I'm going to lock in the lobsters, too.
I think we're right.
You're both locking in on lobsters?
Yeah.
Well, we're starting out with a sweep.
You've both got it.
Look at that teamwork.
We're so smart.
Lobster larvae, which are super cute.
So there's a lobster called Phyllosoma.
Probably as good as I'm going to do.
They're only a few centimeters long and they float around in the ocean.
And they also will attach themselves to jellyfish.
So they are much smaller than a jellyfish, but they'll latch on.
And the jellyfish help them get around, find a different place to be.
They also are a convenient meal.
So they like to eat their
tentacles specifically. And scientists at Hiroshima University wondered how the lobster larva were
able to eat those tentacles without dying from all that venom, as parts of the gut should be
vulnerable to those stingers. And the lobster larva died if they were directly injected with
the venom. So the scientists knew it wasn't that they were just immune to it.
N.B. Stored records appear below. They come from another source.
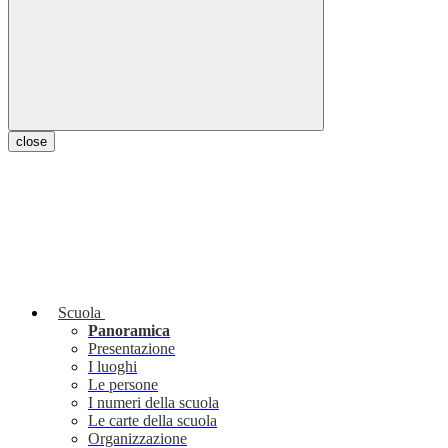
close
Scuola
Panoramica
Presentazione
I luoghi
Le persone
I numeri della scuola
Le carte della scuola
Organizzazione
There had to be some kind of mechanism keeping them from getting stung.
So they fed them a diet exclusively made up of sea nettle jellyfish and studied the poop.
And they found that the fecal pellets were wrapped in a semi-permeable membrane that
allowed nutrients to pass through, but prevented the stingers from getting out.
I just saw a picture of a baby lobster that made me tear up.
So look up some pictures of baby lobsters.
They're really cute.
Look at baby poses on top of a 17 pound lobster for photo shoot.
How do you feel about that?
Wait, is this real?
Yeah.
Which is cuter?
The baby lobster.
This one's gruesome.
I guess this lobster is about to be boiled, probably.
All right.
So congrats to you both.
There were nuggets of truth in the other ones.
It is true that animals will eat each other's poop for microbiome reasons.
Baby elephants and hippos eat the feces of their moms.
But the plateau pika does eat yak poop.
This behavior, however, is not restricted to the young.
It just appears to be a survival strategy during the winter and might explain why the pika likes to live in the same areas as the yak, even though they compete for the same food.
So it's it is a it's like a meal.
They're like cute little dung beetles.
Yak doesn't want it anymore
i'll eat that i don't need that yeah absolutely um and army worm caterpillars uh do use their poop
uh but to trick plants army worm caterpillars like to eat corn plants but corn plants don't
like getting eaten and they have some defenses against that uh including a chemical that repels
the caterpillars however the corn plants can't multitask very well
when it comes to attacks.
So armyworm caterpillars divert the plant's attention
by pooping.
The caterpillar's poop contains a protein
that makes the plant think
that it's being attacked by a fungus.
And that causes the plant to defend
against the possible fungal infection,
leaving it wide open for caterpillar worm attack.
That's crazy.
Sneak attack.
They tricked Korn.
Poor Korn.
He's trying his best.
Korn never did anything to anybody.
I was like,
please don't eat me.
And then they were like,
I'm going to shit on you instead.
And eat you.
All right.
We're going to take a break
and then we'll be back
for the fact off.
Welcome back, everybody. It's time for the Fact Off. Our panelists have brought science facts
to present to me in an attempt to blow my mind. And after they have presented their facts, I will
judge them and award Hank Bucks any way I see fit. To decide who goes first, I have a trivia question.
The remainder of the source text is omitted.